AutoFlow: An Autoencoder-based Approach for IP Flow Record Compression with Minimal Impact on Traffic Classification
Adrian Pekar
TL;DR
The paper addresses the challenge of storing and analyzing massive IP flow records by proposing an autoencoder-based compression that preserves downstream utility. It learns a 16-dimensional latent representation from 21 flow features and enables direct analysis on compressed data using a Random Forest classifier, achieving a practical compression ratio of $1.312\times$ with $99.27\%$ accuracy vs $99.77\%$ on uncompressed data. On a real-world university network dataset, this method demonstrates that substantial data reduction can be achieved with only a small degradation in classification performance, enabling scalable, real-time network monitoring. The work highlights trade-offs between compression efficiency and analytical fidelity, and points to future avenues in architecture optimization and encrypted-traffic handling.
Abstract
Network monitoring generates massive volumes of IP flow records, posing significant challenges for storage and analysis. This paper presents a novel deep learning-based approach to compressing these records using autoencoders, enabling direct analysis of compressed data without requiring decompression.
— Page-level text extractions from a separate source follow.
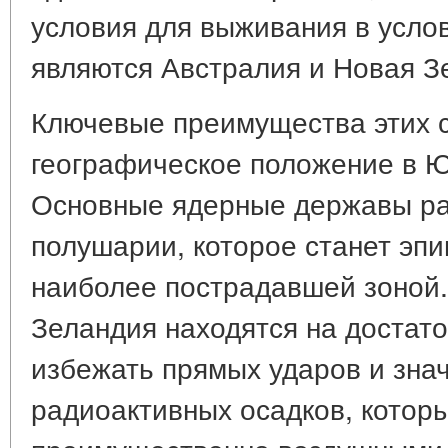
условия для выживания в усло
являются Австралия и Новая З
Ключевые преимущества этих 
географическое положение в 
Основные ядерные державы р
полушарии, которое станет эп
наиболее пострадавшей зоной.
Зеландия находятся на достат
избежать прямых ударов и зна
радиоактивных осадков, котор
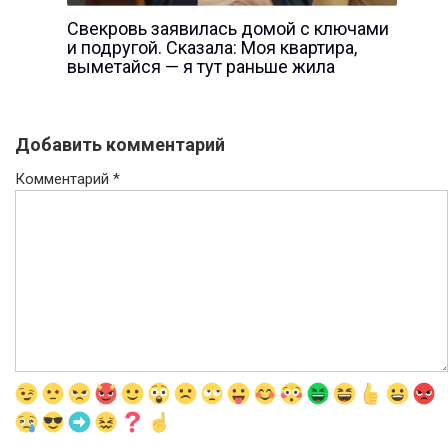
Свекровь заявилась домой с ключами
и подругой. Сказала: Моя квартира,
выметайся — я тут раньше жила
Добавить комментарий
Комментарий
*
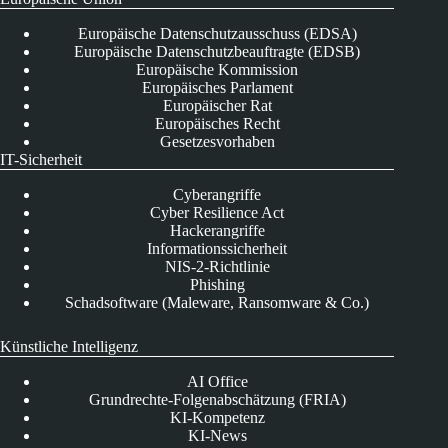
Europäische Datenschutzausschuss (EDSA)
Europäische Datenschutzbeauftragte (EDSB)
Europäische Kommission
Europäisches Parlament
Europäischer Rat
Europäisches Recht
Gesetzesvorhaben
IT-Sicherheit
Cyberangriffe
Cyber Resilience Act
Hackerangriffe
Informationssicherheit
NIS-2-Richtlinie
Phishing
Schadsoftware (Maleware, Ransomware & Co.)
Künstliche Intelligenz
AI Office
Grundrechte-Folgenabschätzung (FRIA)
KI-Kompetenz
KI-News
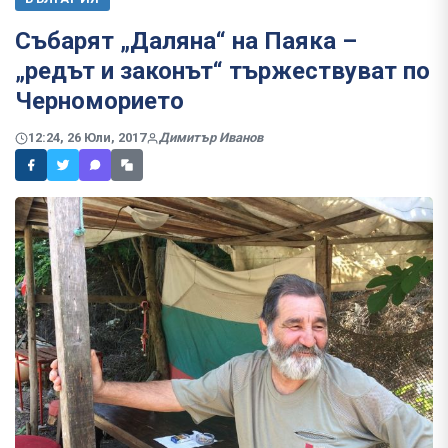
Събарят „Даляна“ на Паяка –
„редът и законът“ тържествуват по
Черноморието
12:24, 26 Юли, 2017
Димитър Иванов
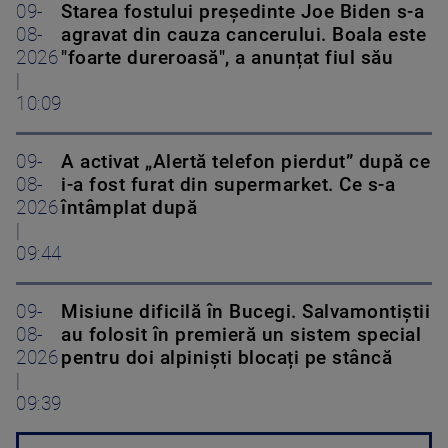
09-
Starea fostului președinte Joe Biden s-a
08-
agravat din cauza cancerului. Boala este
2026
"foarte dureroasă", a anunțat fiul său
|
10:09
09-
A activat „Alertă telefon pierdut” după ce
08-
i-a fost furat din supermarket. Ce s-a
2026
întâmplat după
|
09:44
09-
Misiune dificilă în Bucegi. Salvamontiștii
08-
au folosit în premieră un sistem special
2026
pentru doi alpiniști blocați pe stâncă
|
09:39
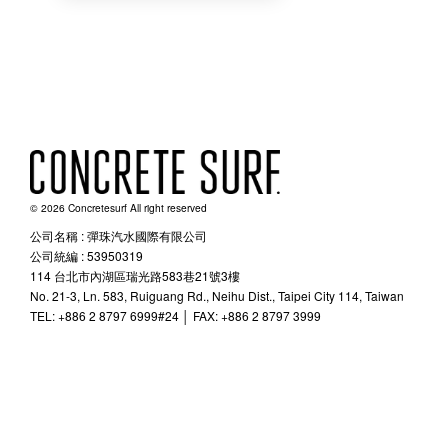
© 2026 Concretesurf All right reserved
公司名稱 : 彈珠汽水國際有限公司
公司統編 : 53950319
114 台北市內湖區瑞光路583巷21號3樓
No. 21-3, Ln. 583, Ruiguang Rd., Neihu Dist., Taipei City 114, Taiwan
TEL: +886 2 8797 6999#24 │ FAX: +886 2 8797 3999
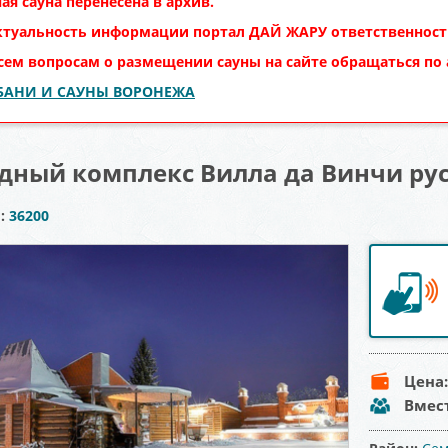
ая сауна перенесена в архив.
ктуальность информации портал
ДАЙ ЖАРУ
ответственности
сем вопросам о размещении сауны на сайте обращаться по
 БАНИ И САУНЫ ВОРОНЕЖА
дный комплекс Вилла да Винчи рус
ы:
36200
Цена
Вмес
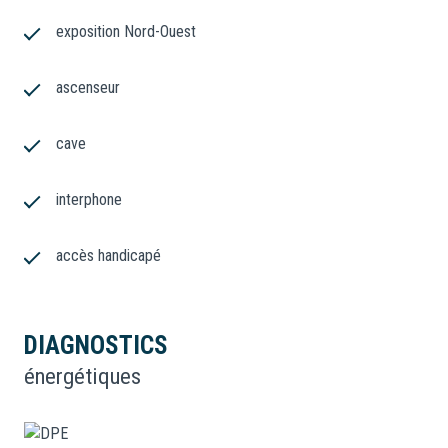
exposition Nord-Ouest
ascenseur
cave
interphone
accès handicapé
DIAGNOSTICS
énergétiques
Unlike traditional compression methods, our approach reduces data volume while retaining the utility of compressed data for downstream analysis tasks, including distinguishing modern application protocols and encrypted traffic from popular services. Through extensive experiments on a real-world network traffic dataset, we demonstrate that our autoencoder-based compression achieves a 1.313x reduction in data size while maintaining 99.27% accuracy in a multi-class traffic classification task, compared to 99.77% accuracy with uncompressed data. This marginal decrease in performance is offset by substantial gains in storage and processing efficiency. The implications of this work extend to more efficient network monitoring and scalable, real-time network management solutions.